Print version ISSN 0100-6762

Rev. Árvore vol.34 no.4 Viçosa July/Aug. 2010

http://dx.doi.org/10.1590/S0100-67622010000400005 

Emergência de plântulas de Zizyphus joazeiro Mart (Rhamnaceae) em função de substratos

 

Emergence of Zizyphus joazeiro Mart. (Rhamnaceae) seedlings dependant on substrates

 

 

Joel Martins Braga JúniorI; Riselane de Lucena Alcântara BrunoII; Edna Ursulino AlvesII

IPrograma de Pó-Graduação em Agronomia na Universidade Federal da Paraíba, UFPB, Brasil. E-mail: <joel-braga@hotmail.com>
IIUniversidade Federal da Paraíba, UFPB, Brasil. E-mail: <lane@cca.ufpb.br> e <ednaursulino@cca.ufpb.br>

 

 


RESUMO

O juazeiro é uma planta muito importante para a região semiárida do Nordeste, mantendo-se sempre verde e constituindo fonte de alimentos para os animais na época de escassez de chuvas. Devido ao fato de a espécie se propagar principalmente por unidades de dispersão (endocarpo + semente), este estudo teve como finalidade avaliar diferentes tipos de substratos para emergência de plântulas de juazeiro. O experimento foi conduzido em casa de vegetação, no Centro de Ciências Agrárias da Universidade Federal da Paraíba, em Areia, PB. Os substratos utilizados foram: Plugmix®, vermiculita, terra vegetal, terra vegetal + esterco bovino (nas proporções de 3:1, 1:1 e 1:3), terra vegetal + areia (nas proporções de 3:1, 1:1 e 1:3), areia, areia + pó de madeira (nas proporções de 3:1, 1:1 e 1:3), pó de madeira, areia + raspa de madeira (nas proporções de 3:1, 1:1 e 1:3), raspa de madeira, areia + esterco bovino (nas proporções de 3:1, 1:1 e 1:3). Através de avaliações diárias, determinaram-se as seguintes características: emergência, índice de velocidade de emergência, comprimento e massa seca de plântulas. Para emergência de plântulas, o substrato mais eficiente foi terra vegetal, e, quanto ao vigor, os maiores valores foram obtidos nos substratos Plugmix®, terra vegetal + esterco bovino, nas proporções de 3:1 e 1:1 e areia.

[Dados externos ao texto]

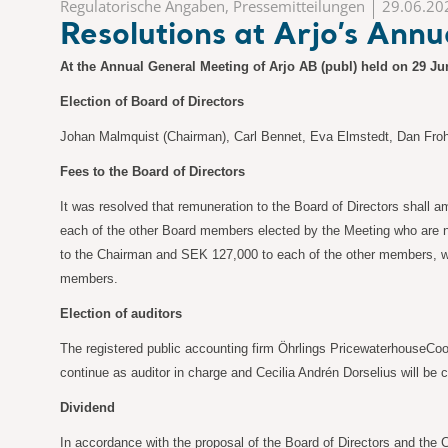
Regulatorische Angaben, Pressemitteilungen
29.06.20
Resolutions at Arjo’s Ann
At the Annual General Meeting of Arjo AB (publ) held on 29 Ju
Election of Board of Directors
Johan Malmquist (Chairman), Carl Bennet, Eva Elmstedt, Dan Froh
Fees to the Board of Directors
It was resolved that remuneration to the Board of Directors shall
each of the other Board members elected by the Meeting who are n
to the Chairman and SEK 127,000 to each of the other members, w
members.
Election of auditors
The registered public accounting firm Öhrlings PricewaterhouseCoop
continue as auditor in charge and Cecilia Andrén Dorselius will be 
Dividend
In accordance with the proposal of the Board of Directors and the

Palavras-chave: Juazeiro, Vigor e Espécie florestal.


ABSTRACT

The juazeiro is a very important plant for the northeast half-barren semi-arid region, always remaining green, and being food source for the animals at during droughts. Due to the fact that the species mainly propagates by dispersion units (endocarps + seeds), the present study had as its purpose the evaluation of different types of substrates for the emergence of juazeiro seedlings. The experiment was carried out in a greenhouse at the Centro de Ciências Agrárias of the Universidade Federal da Paraíba, in Areia-PB, Brazil. The substrates used were: Plugmix®, vermiculite, vegetal soil, vegetal soil + cattle manure (in ratios of 3:1, 1:1 and 1:3), vegetal soil + sand (in ratios of 3:1, 1:1 and 1:3), sand, sand + wood dust (in ratios of 3:1, 1:1 and 1:3), wood dust, sand + shaved wood (in the ratios of 3:1, 1:1 e 1:3), scraped wood, and sand + cattle manure (in the ratios of 3:1, 1:1 and 1:3). Through daily evaluations, the following characteristics had been determined: emergence, index of the speed of emergence, and the length and dry mass of the seedling. For the emergence of seedlings, the most efficient substrate was vegetal soil, and in terms of vigor, the greatest values were obtained in the Plugmix®, vegetal land + cattle manure in the ratios of 3:1 and 1:1 and sand substrates.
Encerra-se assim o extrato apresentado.